• [EXERCISE OBJECTIVE] Output the records exactly as they appear, with no pictures included.

• [RECORDS PROVIDED]
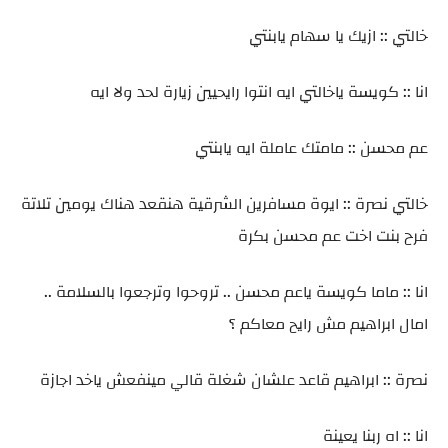
خالتي :: ازيك يا سهام يابنتي
انا :: كويسة ياخالتي ايه انتوا رايحيين زيارة لحد ولا ايه
عم محسن :: مامتك عاملة ايه يابنتي
خالتي نصرة :: ايوة مسافرين الشرقية هنقعد هناك يومين تلاتة
فرح بنت اخت عم محسن بكرة
انا :: ماما كويسة ياعم محسن .. تروحوا وترجعوا بالسلامة ..
امال ابراهيم مش رايح معاكم ؟
نصرة :: ابراهيم قاعد علشان شغلة قالي مينفعش ياخد اجازة
انا :: اه ربنا يعينة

• [EXPECTED ANSWER]
خالتي :: ازيك يا سهام يابنتي
انا :: كويسة ياخالتي ايه انتوا رايحيين زيارة لحد ولا ايه
عم محسن :: مامتك عاملة ايه يابنتي
خالتي نصرة :: ايوة مسافرين الشرقية هنقعد هناك يومين تلاتة
فرح بنت اخت عم محسن بكرة
انا :: ماما كويسة ياعم محسن .. تروحوا وترجعوا بالسلامة ..
امال ابراهيم مش رايح معاكم ؟
نصرة :: ابراهيم قاعد علشان شغلة قالي مينفعش ياخد اجازة
انا :: اه ربنا يعينة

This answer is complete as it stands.